While most of the women wanted—and even engineered—conventional courtship rituals, they all expressed a desire for a marriage in which breadwinning, child care and housework were shared equally. The men, self-identified as progressives and feminists themselves, also professed to want egalitarian marriages. But once married, the couples fell into conventional roles regarding cooking and housekeeping.

“In fact,” said Dr. Lamont said, “many of the men who expressed a strong commitment to feminism twisted themselves in knots trying to justify an unequal division of household labor. They would say things like, ‘Oh, cooking’s her thing. It’s her hobby.’ Or, ‘doing dishes is her thing. My thing is… sitting on the couch, not doing dishes.'”

Again, this was framed—by both the men and the women—as a personal preference: The woman just happens to like a clean house more than the man does; having clean laundry just happens to be more important to the woman than to the man. Participants were unable to see the structural, cultural edifices behind their behavior, believing that everything they did was just the result of individual quirks.

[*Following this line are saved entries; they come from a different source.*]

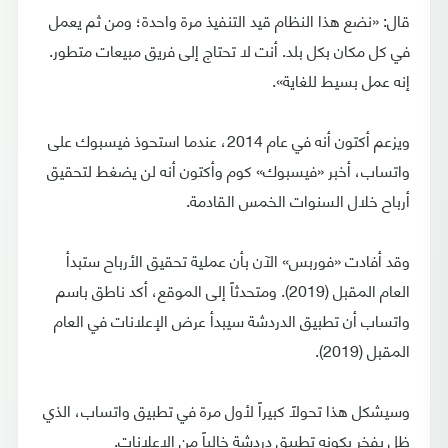
قال: «نضع هذا النظام قيد التنفيذ مرة واحدة؛ ومن ثم يعمل
في كل مكان بكل بلد. أنت لا تحتاج إلى فريق مبيعات متطور.
إنه عمل بسيط للغاية».
ويزعم أكتون أنه في عام 2014، عندما استحوذ فيسبوك على
واتساب، أخبر «فيسبوك» كوم وأكتون أنه لن يضغط لتحقيق
أرباح خلال السنوات الخمس القادمة.
وقد أفادت «فوربس» الآن بأن عملية تحقيق الأرباح ستبدأ
العام المقبل (2019). ومتحدثاً إلى الموقع، أكد ناطق باسم
واتساب أن تطبيق الدردشة سيبدأ عرض الإعلانات في العام
المقبل (2019).
وسيشكل هذا تحولاً كبيراً لأول مرة في تطبيق واتساب، الذي
ظل يفخر بكونه تطبيق دردشة خالياً من الإعلانات.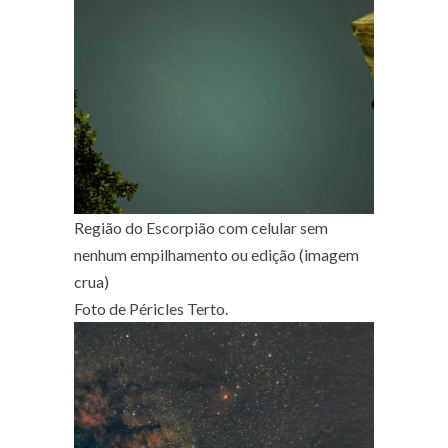
Região do Escorpião com celular sem
nenhum empilhamento ou edição (imagem
crua)
Foto de Péricles Terto.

Like the quirk of enjoying a clean kitchen and a hot meal every night.

“Women were left waiting around and subverting their own goals or creating narratives that hid their agency.”

Lamont writes that “privileged men continue to ‘talk the talk,’ but fail to ‘walk the walk.’ The women, who also insisted that these entrenched gender roles are a matter of personal choice, were both victims of and perpetrators of gender inequality.”

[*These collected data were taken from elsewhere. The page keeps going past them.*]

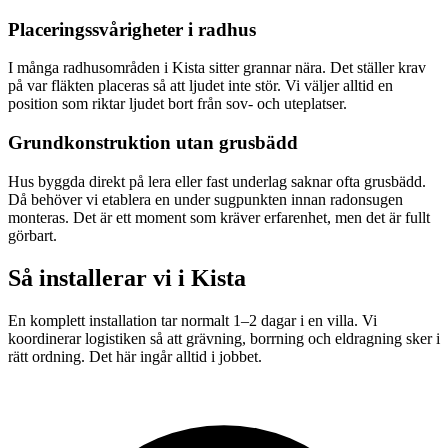
Placeringssvårigheter i radhus
I många radhusområden i Kista sitter grannar nära. Det ställer krav
på var fläkten placeras så att ljudet inte stör. Vi väljer alltid en
position som riktar ljudet bort från sov- och uteplatser.
Grundkonstruktion utan grusbädd
Hus byggda direkt på lera eller fast underlag saknar ofta grusbädd.
Då behöver vi etablera en under sugpunkten innan radonsugen
monteras. Det är ett moment som kräver erfarenhet, men det är fullt
görbart.
Så installerar vi i
Kista
En komplett installation tar normalt 1–2 dagar i en villa. Vi
koordinerar logistiken så att grävning, borrning och eldragning sker i
rätt ordning. Det här ingår alltid i jobbet.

Lamont concludes, “Internalizing the belief that proactive behavior would make them a less worthy partner, [women] either policed or concealed their behaviors in an effort to conform to the presumed needs and desires of men, revealing just how constrained women continue to be in their romantic relationships, even as they appear to take genuine pleasure in these conventions. This approach benefited men at the expense of women, as women were left waiting around and subverting their own goals or creating narratives that hid their agency.”

Lamont also notes that this makes things worse for women in positions of less power than the study’s middle-class sample: “Unfortunately, this approach not only limits the options for more privileged women, it also reinforces norms for women whose limited resources provide them with fewer opportunities to challenge gender inequality.”

So while we might understand from these two studies that both men and women are perpetuating conventional gender roles in romance—it’s the men who are benefitting from them. By sticking with the rules of traditional courtship, which are often unspoken, privilege accrues to the men in heterosexual relationships—the privilege of having agency in one’s dating life, the privilege of watching the Yankees while someone else puts away the groceries. The privilege, in my friend’s husband’s case, of not knowing where the cleaning rags are.